Our preliminary data show that transient cysteine modification during ICH catalysis activates a non-equilibrium
protein dynamics that can be mapped in atomic detail by mix-and-inject serial X-ray crystallography. The
objective of this proposal is to develop and apply new models of catalysis-activated non-equilibrium motions in
ICH by analyzing the unprecedentedly information-rich datasets now available from mix-and-inject serial
crystallography experiments. We will use serial crystallography and computational approaches to determine
how transient modification of the active site cysteine thiolate activates protein motions that involve the whole
protein, are asymmetric in the ICH dimer, and are responsible for kinetic heterogeneity in two active sites of the
ICH dimer. We have created mutations that alter the equilibrium ICH conformational ensemble, impair
catalysis, and diminish the ability of ICH to protect bacteria from isocyanides. Using serial crystallography and
enzyme kinetics, we will characterize how these mutations alter allosteric motions during ICH catalysis and
prevent efficient intermediate hydrolysis. Finally, we generalize a model of enzyme motions facilitated by
conformational strain by determining the role of unusual side-chain and backbone conformational strain in
catalysis by a distant ICH homolog that diffracts X-rays to ultrahigh resolution. Combining computation, serial
crystallography, and enzyme kinetics, we will determine how conformational strain evolves during ICH catalysis
in unprecedented detail. In total, our work will elucidate how catalytic cysteine modification alters
conformational ensembles and non-equilibrium motions in enzymes.

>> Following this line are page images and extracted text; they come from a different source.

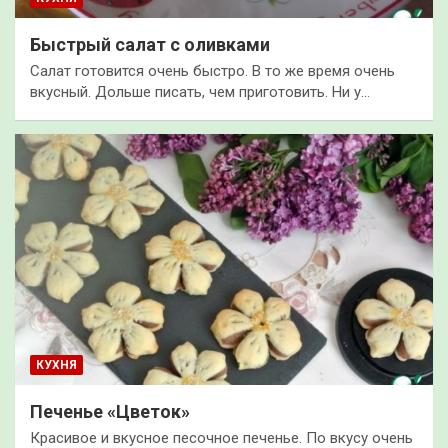
Быстрый салат с оливками
Салат готовится очень быстро. В то же время очень
вкусный. Дольше писать, чем приготовить. Ни у…
КУХНЯ
Печенье «Цветок»
Красивое и вкусное песочное печенье. По вкусу очень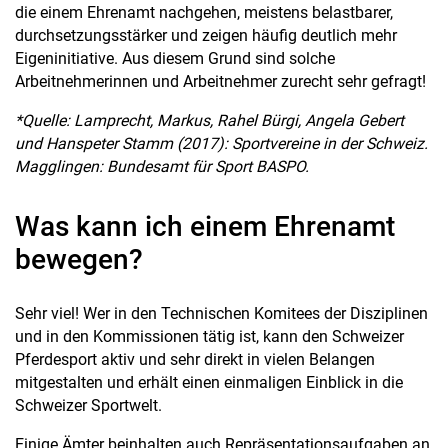
die einem Ehrenamt nachgehen, meistens belastbarer,
durchsetzungsstärker und zeigen häufig deutlich mehr
Eigeninitiative. Aus diesem Grund sind solche
Arbeitnehmerinnen und Arbeitnehmer zurecht sehr gefragt!
*Quelle: Lamprecht, Markus, Rahel Bürgi, Angela Gebert
und Hanspeter Stamm (2017): Sportvereine in der Schweiz.
Magglingen: Bundesamt für Sport BASPO.
Was kann ich einem Ehrenamt
bewegen?
Sehr viel! Wer in den Technischen Komitees der Disziplinen
und in den Kommissionen tätig ist, kann den Schweizer
Pferdesport aktiv und sehr direkt in vielen Belangen
mitgestalten und erhält einen einmaligen Einblick in die
Schweizer Sportwelt.
Einige Ämter beinhalten auch Repräsentationsaufgaben an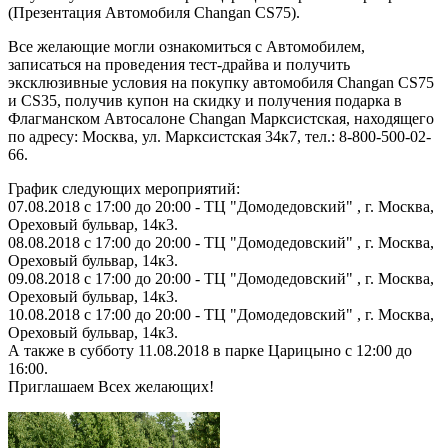
(Презентация Автомобиля Changan CS75).
Все желающие могли ознакомиться с Автомобилем,
записаться на проведения тест-драйва и получить
эксклюзивные условия на покупку автомобиля Changan CS75
и CS35, получив купон на скидку и получения подарка в
Флагманском Автосалоне Changan Марксистская, находящего
по адресу: Москва, ул. Марксистская 34к7, тел.: 8-800-500-02-
66.
График следующих мероприятий:
07.08.2018 с 17:00 до 20:00 - ТЦ "Домодедовский" , г. Москва,
Ореховый бульвар, 14к3.
08.08.2018 с 17:00 до 20:00 - ТЦ "Домодедовский" , г. Москва,
Ореховый бульвар, 14к3.
09.08.2018 с 17:00 до 20:00 - ТЦ "Домодедовский" , г. Москва,
Ореховый бульвар, 14к3.
10.08.2018 с 17:00 до 20:00 - ТЦ "Домодедовский" , г. Москва,
Ореховый бульвар, 14к3.
А также в субботу 11.08.2018 в парке Царицыно с 12:00 до
16:00.
Приглашаем Всех желающих!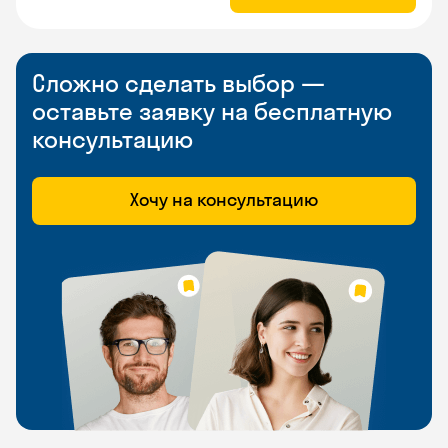
Сложно сделать выбор —
оставьте заявку на бесплатную
консультацию
Хочу на консультацию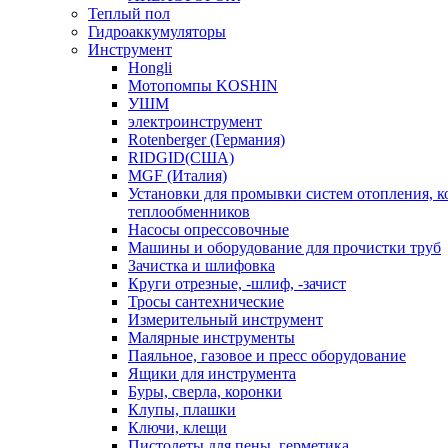
Теплый пол
Гидроаккумуляторы
Инструмент
Hongli
Мотопомпы KOSHIN
УШМ
электроинструмент
Rotenberger (Германия)
RIDGID(США)
MGF (Италия)
Установки для промывки систем отопления, к
теплообменников
Насосы опрессовочные
Машины и оборудование для прочистки труб
Зачистка и шлифовка
Круги отрезные, -шлиф, -зачист
Тросы сантехнические
Измерительный инструмент
Малярные инструменты
Паяльное, газовое и пресс оборудование
Ящики для инструмента
Буры, сверла, коронки
Клупы, плашки
Ключи, клещи
Пистолеты для пены, герметика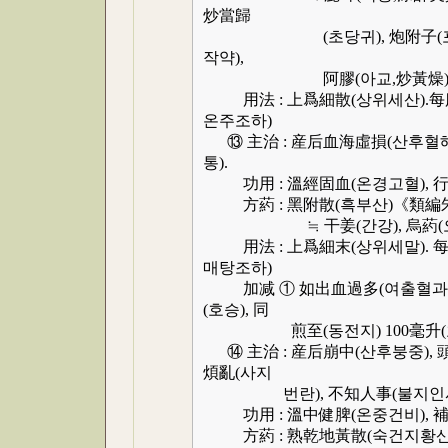
炒當歸
(초당귀), 炮附子(포부자) 各
작약),
阿膠(아교,炒黃燥), 熟乾地黃
用法 : 上爲細散(상위세산).每服
온주조하)
⑬ 主治 : 産后血海虛損(산후혈해
통).
功用 : 溫經固血(온경고혈), 行
方葯 : 黑附散(흑부산)《類編
≒ 干姜(간강), 烏葯(오약) 各
用法 : 上爲細末(상위세말). 每服
매탕조하)
加减 ① 如出血過多(여출혈과다) : 加
(호승), 同
煎至(동전지) 100毫升(호승)
⑭ 主治 : 産后崩中(산후붕중), 
煩亂(사지
번란), 不知人事(불지인사
功用 : 溫中健脾(온중건비), 補
方葯 : 熟乾地黃散(숙건지황산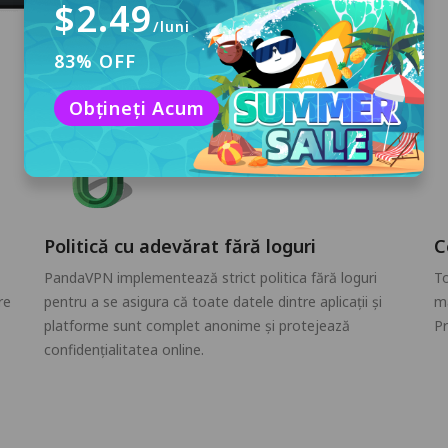
$2.49
/luni
83% OFF
Obțineți Acum
Politică cu adevărat fără loguri
C
PandaVPN implementează strict politica fără loguri
To
re
pentru a se asigura că toate datele dintre aplicații și
ma
platforme sunt complet anonime și protejează
Pr
confidențialitatea online.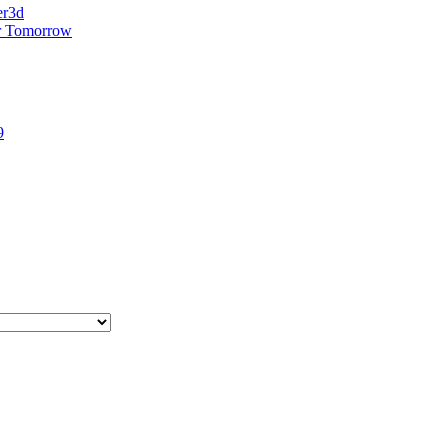
er3d
r Tomorrow
9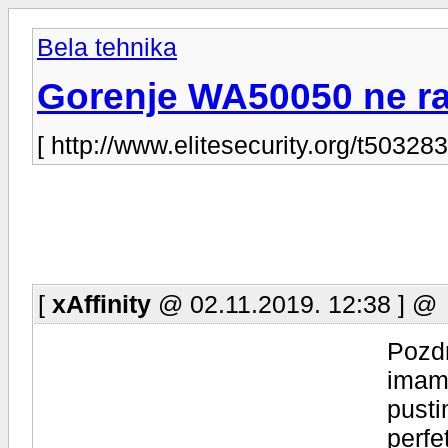
Bela tehnika
Gorenje WA50050 ne ra
[ http://www.elitesecurity.org/t503283
[
xAffinity
@ 02.11.2019. 12:38 ] @
Pozd
imam 
pusti
perfe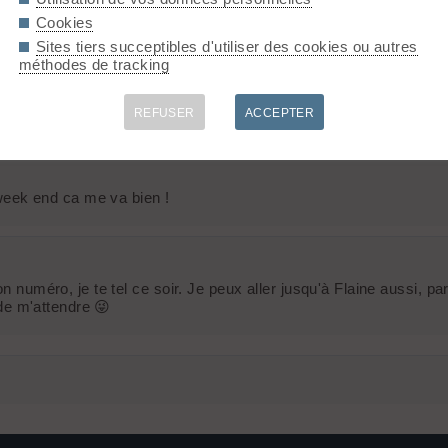
Cookies
Sites tiers succeptibles d'utiliser des cookies ou autres
méthodes de tracking
2016 !
REFUSER
ACCEPTER
n week end ca me va bien !
on numéro, je te tel ce soir. Je peux aller jusqu'à Flaine aussi, 
 de m'attendre 😜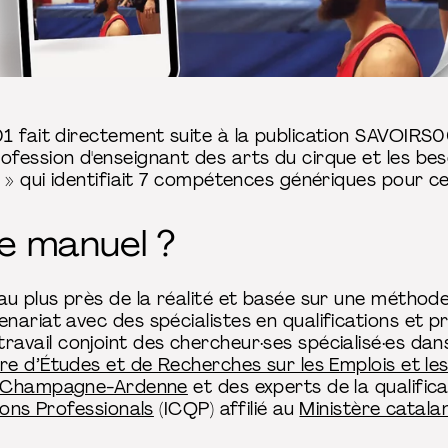
 fait directement suite à la publication SAVOIRS00 
fession d'enseignant des arts du cirque et les be
 » qui identifiait 7 compétences génériques pour ce
e manuel ?
u plus près de la réalité et basée sur une méthode 
ariat avec des spécialistes en qualifications et prof
vail conjoint des chercheur·ses spécialisé·es dans
re d’Études et de Recherches sur les Emplois et les
ms Champagne-Ardenne
et des experts de la qualific
ions Professionals
(ICQP) affilié au
Ministère catala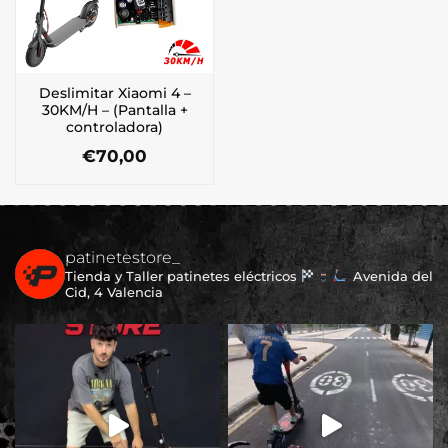
Deslimitar Xiaomi 4 –
30KM/H – (Pantalla +
controladora)
€
70,00
patinetestore_
Tienda y Taller patinetes eléctricos
Avenida del
Cid, 4 Valencia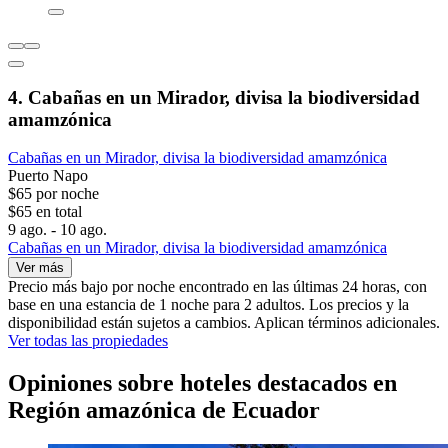
4. Cabañas en un Mirador, divisa la biodiversidad
amamzónica
Cabañas en un Mirador, divisa la biodiversidad amamzónica
Puerto Napo
$65 por noche
$65 en total
9 ago. - 10 ago.
Cabañas en un Mirador, divisa la biodiversidad amamzónica
Ver más
Precio más bajo por noche encontrado en las últimas 24 horas, con
base en una estancia de 1 noche para 2 adultos. Los precios y la
disponibilidad están sujetos a cambios. Aplican términos adicionales.
Ver todas las propiedades
Opiniones sobre hoteles destacados en
Región amazónica de Ecuador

This work will also drive urgently needed
advances in synchrotron serial crystallography methodology in order to dramatically expand the accessibility of
these new structural biological techniques.
摘要
半胱氨酸依赖性酶的催化作用是许多基本生化途径所必需的,包括
中枢代谢、氧化还原稳态和细胞信号传导。这些通路的紊乱发生在
许多疾病状态和靶向反应性半胱氨酸残基是一种新兴的方法,
新药所有的半胱氨酸依赖性酶在催化过程中都被瞬时修饰,然而所知甚少
半胱氨酸修饰如何改变蛋白质的结构和功能动力学。我们将使用新的
开发了时间分辨的系列晶体学方法来表征功能上重要的非平衡态
半胱氨酸依赖性酶异氰化物水合酶(ICH)在催化过程中的运动。ICH是主要的
使异氰化物天然产物解毒的酶,具有抗生素、抗病毒和抗癌特性。
我们的初步数据表明,在ICH催化过程中,短暂的半胱氨酸修饰激活了非平衡
蛋白质动力学,可以通过混合和注射系列X射线晶体学绘制原子细节。的
该提案的目的是开发和应用新的催化活化非平衡运动模型,
ICH通过分析现在可从混合和注入系列中获得的前所未有的信息丰富的数据集,
结晶学实验我们将使用连续晶体学和计算方法来确定
活性位点巯基化半胱氨酸的瞬时修饰如何激活蛋白质运动,
蛋白质,在ICH二聚体中是不对称的,并且负责ICH二聚体的两个活性位点中的动力学异质性。
ICH二聚体。我们已经创造了改变平衡ICH构象整体的突变,
催化,并降低ICH保护细菌免受异氰化物侵害的能力。利用连续晶体学,
酶动力学,我们将描述这些突变如何改变ICH催化过程中的变构运动,
防止有效的中间体水解。最后,我们概括了一个模型的酶运动促进
通过确定不寻常的侧链和骨架构象应变的作用,
通过远距离ICH同系物的催化作用,衍射X射线至1000分辨率。串行组合计算
晶体学和酶动力学,我们将确定在ICH催化过程中构象应变如何演变
前所未有的细节。总之,我们的工作将阐明催化半胱氨酸修饰如何改变
构象系综和酶的非平衡运动。这项工作还将推动迫切需要的
在同步加速器系列晶体学方法的进展,以显着扩大的可及性,
这些新的结构生物学技术。
项目成果
期刊论文数量(0)
专著数量(0)
科研奖励数量(0)
会议论文数量(0)
专利数量(0)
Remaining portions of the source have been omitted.